> _PROBLEM_:
With the line containing "Xocchel.La carrera forma parte de un" as the start and the line containing "Segundo Concurso" as the end, transcribe that span of the entries below exactly, including both.

> _DATA TO EXAMINE_:
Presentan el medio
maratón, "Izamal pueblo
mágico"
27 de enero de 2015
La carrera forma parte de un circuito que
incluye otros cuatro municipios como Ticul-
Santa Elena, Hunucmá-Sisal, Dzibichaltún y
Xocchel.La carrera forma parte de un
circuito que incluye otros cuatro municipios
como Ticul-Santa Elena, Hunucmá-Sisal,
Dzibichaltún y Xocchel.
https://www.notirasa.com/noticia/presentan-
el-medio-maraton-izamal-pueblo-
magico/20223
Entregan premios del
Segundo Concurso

---

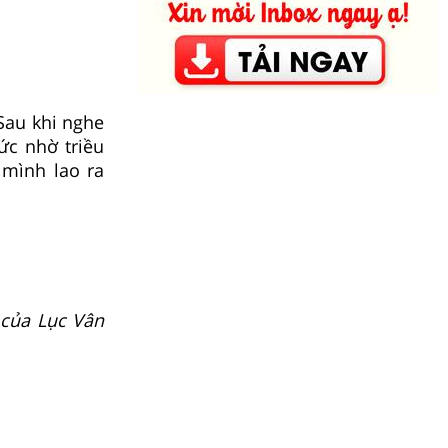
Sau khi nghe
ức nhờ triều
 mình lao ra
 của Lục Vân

...

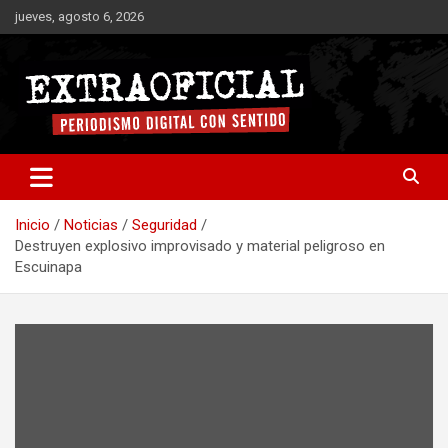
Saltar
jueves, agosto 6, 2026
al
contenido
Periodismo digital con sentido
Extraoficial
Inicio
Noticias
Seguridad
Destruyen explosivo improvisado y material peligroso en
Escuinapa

> _THE ANSWER_:
Xocchel.La carrera forma parte de un
circuito que incluye otros cuatro municipios
como Ticul-Santa Elena, Hunucmá-Sisal,
Dzibichaltún y Xocchel.
https://www.notirasa.com/noticia/presentan-
el-medio-maraton-izamal-pueblo-
magico/20223
Entregan premios del
Segundo Concurso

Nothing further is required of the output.